Die klammheimliche Freude an einem neuen Keynesianismus, den derzeit »Die Linke« und viele Kommentatoren heraufziehen sehen, könnte allerdings nicht nur im Hinblick auf die sehr begrenzten Segnungen des »Goldenen Zeitalters« (Eric J. Hobsbawm) der auf hohen Staatsquoten und organisierter Nachfrage beruhenden Nachkriegswirtschaft schnell wieder vergehen. So wie die auf die wachsende Staatsverschuldung zurückzuführende Deregulierung der Märkte die Krisenanfälligkeit verstärkt hat, so werden die Kosten staatlicher Reorganisationen des Kapitalismus die öffentlichen Kassen weiter leeren und wiederum deregulierende Maßnahmen notwendig machen, um die produktiven Teile der Nationalökonomie auszudehnen.
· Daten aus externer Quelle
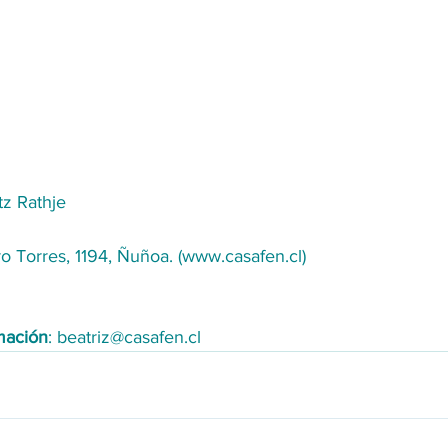
tz Rathje
o Torres, 1194, Ñuñoa. (www.casafen.cl)
rmación
: beatriz@casafen.cl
Zwar muss die Politik handeln, aber im Gegensatz zur Nachkriegsära hat sie keinen überzeugenden Plan mehr anzubieten. So konnte Ackermann schnell wieder zur Besinnung kommen. Bei der Vorstellung des Zwischenberichts des Institute of International Finance vorige Woche sagte er, es sei »absolut falsch, verfrüht nach regulatorischen Maßnahmen zu rufen«. Und weiter: »Deshalb haben wir die Initiative ergriffen, um zu zeigen, dass wir in der Branche einen besseren Job machen können.« Hätte er Recht, wäre der Kapitalismus tatsächlich am Ende.